In general, the organizations under ransomware attack should not pay the attacker, as there is no guarantee they will obtain a working decryption key or tool that will be able to decrypt all of the affected files. There is also no guarantee that the malicious actor will not come back for more. We recommend to contact the technical support of their security vendor as there are many variants of ransomware that can be circumvented or can have a decrypting tool custom made.
But since this doesn’t seem to be a ransomware attack, ransomware specific advice (such as backup) doesn’t apply. This seems to be more about deploying a strong multi-layered protection (including data encryption) rather than being able to restore the already-leaked sensitive data.”
Travis Smith, Senior Security Research Engineer at Tripwire:
“The next stage of ransomware has finally arrived. Traditional ransomware is a semi-automated process in which the malicious software infects the victim and encrypted as much critical data as possible. However, the victim could easily forgo the ransom in lieu of restoring from recent backups. This is the next stage of ransomware, in which the attacker is mitigating the risk of the victim restoring from backup by keeping a copy of the private data. Now the victim may have to make decisions on paying not only to recover their data, but to prevent it from being leaked externally. For businesses, this could mean fines and diminished reputation from the breach. For consumers, this could be private or damaging information.
A lot of attention for ransomware has been shining on the recovery aspect, as it’s relatively simple to have recent backups and restore your encrypted data. With this evolution, both businesses and consumers will need to focus more heavily on prevention. This includes keeping applications and operating systems up to date with the latest patches and training users not to click links or open attachments from unknown sources.”
Brian Spector, CEO at MIRACL:
“Hospital IT systems are notoriously fragmented and complex, with networks crossing wards, laboratories and offices. They are also among the most vital and important in any organization – because if their systems go down, people’s lives may be at risk. This makes healthcare organisations the perfect victims for ransomware.
So it is not surprising that there has been such a spate of ransomware attacks on hospitals in the past year. This will most likely grow in the future so all healthcare organisations must take time to constantly evaluate and improve their defence configurations and make sure they have a full back up in place so that if they are affected they can recover quickly without paying the ransom.

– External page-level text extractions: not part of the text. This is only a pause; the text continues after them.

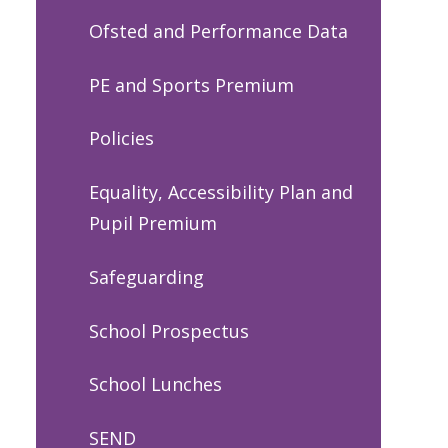
Ofsted and Performance Data
PE and Sports Premium
Policies
Equality, Accessibility Plan and
Pupil Premium
Safeguarding
School Prospectus
School Lunches
SEND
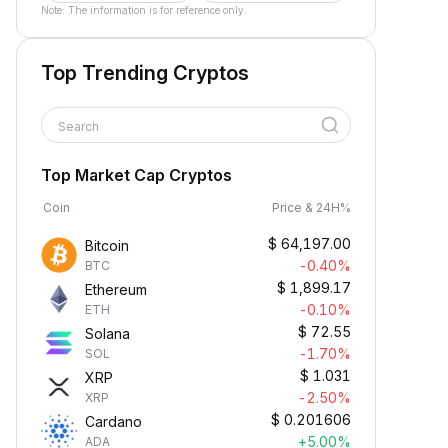
Note: The information is for reference only.
Top Trending Cryptos
Search
Top Market Cap Cryptos
Coin
Price & 24H%
$
64,197.00
Bitcoin
-0.40%
BTC
$
1,899.17
Ethereum
-0.10%
ETH
$
72.55
Solana
-1.70%
SOL
$
1.031
XRP
-2.50%
XRP
$
0.201606
Cardano
+5.00%
ADA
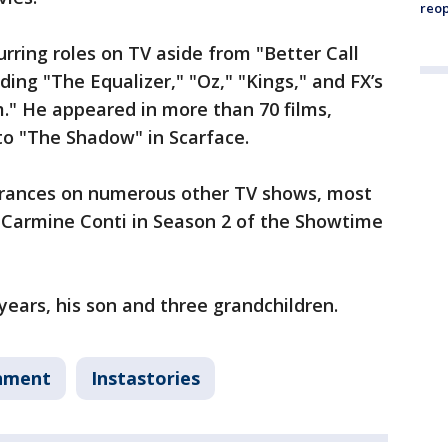
reo
rring roles on TV aside from "Better Call
ding "The Equalizer," "Oz," "Kings," and FX’s
." He appeared in more than 70 films,
to "The Shadow" in Scarface.
arances on numerous other TV shows, most
n Carmine Conti in Season 2 of the Showtime
 years, his son and three grandchildren.
nment
Instastories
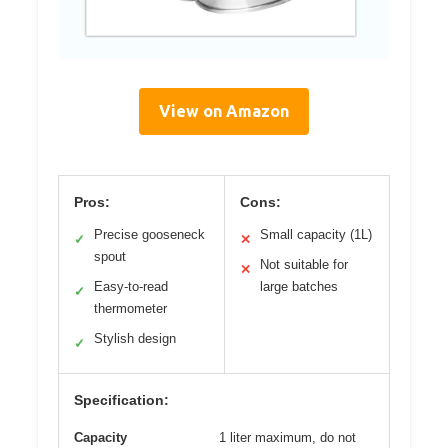
View on Amazon
Pros:
Cons:
Precise gooseneck
Small capacity (1L)
✓
✕
spout
Not suitable for
✕
Easy-to-read
large batches
✓
thermometer
Stylish design
✓
Specification:
Capacity
1 liter maximum, do not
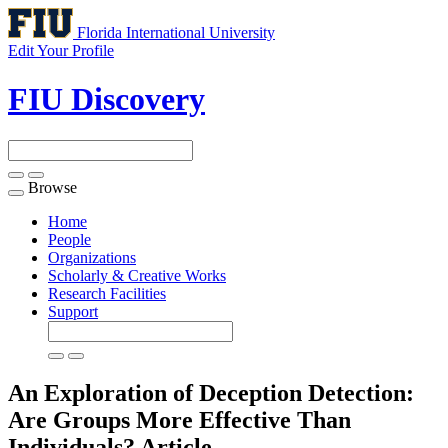
Florida International University
Edit Your Profile
FIU Discovery
Browse
Toggle
navigation
Home
People
Organizations
Scholarly & Creative Works
Research Facilities
Support
An Exploration of Deception Detection:
Are Groups More Effective Than
Individuals?
Article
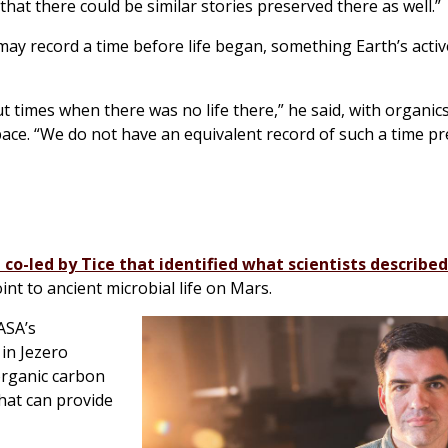
that there could be similar stories preserved there as well.”
 may record a time before life began, something Earth’s acti
out times when there was no life there,” he said, with organi
pace. “We do not have an equivalent record of such a time p
 co-led by Tice that identified what scientists described
int to ancient microbial life on Mars.
ASA’s
in Jezero
organic carbon
hat can provide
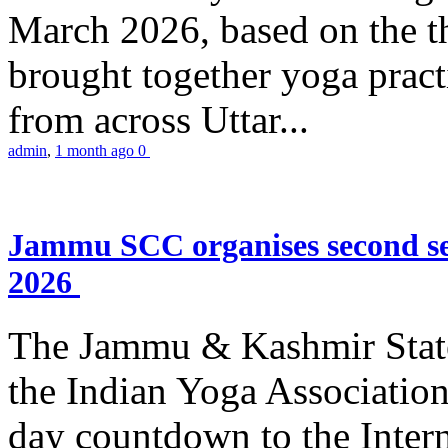
March 2026, based on the t
brought together yoga practi
from across Uttar...
admin
,
1 month ago
0
Jammu SCC organises second se
2026
The Jammu & Kashmir Stat
the Indian Yoga Association
day countdown to the Inter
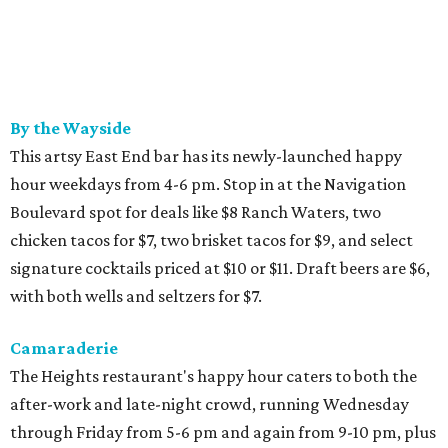
By the Wayside
This artsy East End bar has its newly-launched happy
hour weekdays from 4-6 pm. Stop in at the Navigation
Boulevard spot for deals like $8 Ranch Waters, two
chicken tacos for $7, two brisket tacos for $9, and select
signature cocktails priced at $10 or $11. Draft beers are $6,
with both wells and seltzers for $7.
Camaraderie
The Heights restaurant's happy hour caters to both the
after-work and late-night crowd, running Wednesday
through Friday from 5-6 pm and again from 9-10 pm, plus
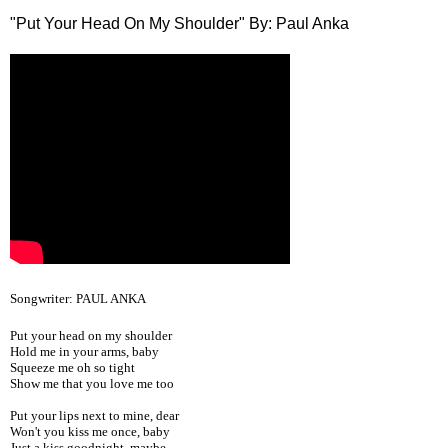
"Put Your Head On My Shoulder" By: Paul Anka
Songwriter: PAUL ANKA
Put your head on my shoulder
Hold me in your arms, baby
Squeeze me oh so tight
Show me that you love me too
Put your lips next to mine, dear
Won't you kiss me once, baby
Just a kiss goodnight, maybe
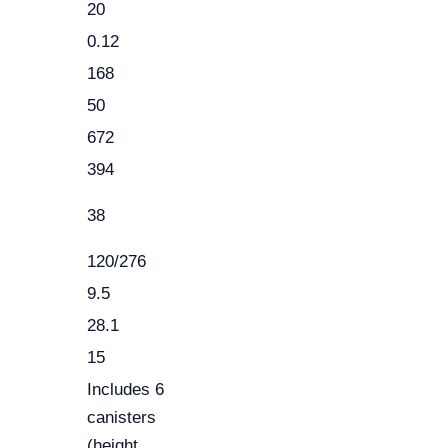
20
0.12
168
50
672
394
38
120/276
9.5
28.1
15
Includes 6
canisters
(height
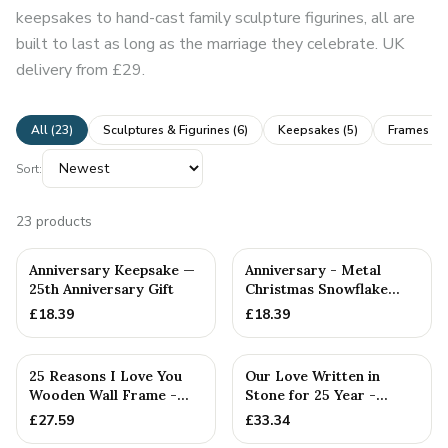
keepsakes to hand-cast family sculpture figurines, all are
built to last as long as the marriage they celebrate. UK
delivery from £29.
All (
23
)
Sculptures & Figurines
(
6
)
Keepsakes
(
5
)
Frames & 
Sort:
23
products
Anniversary Keepsake —
Anniversary - Metal
25th Anniversary Gift
Christmas Snowflake
Metal Decoration
£
18.39
£
18.39
25 Reasons I Love You
Our Love Written in
Wooden Wall Frame -
Stone for 25 Year -
Full Colour Love Tokens
Quality Tin Rock for
£
27.59
£
33.34
your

It’s as true for hospitals as it is for the Web itself, where the efforts of hackers are becoming bolder and more frequent. We believe that the security challenge is a problem that can’t be patched. The best thing to do is start over with a new system which distributes trust across multiple points instead of continuing to provide single points of compromise.”
The opinions expressed in this post belong to the individual contributors and do not necessarily reflect the views of Information Security Buzz.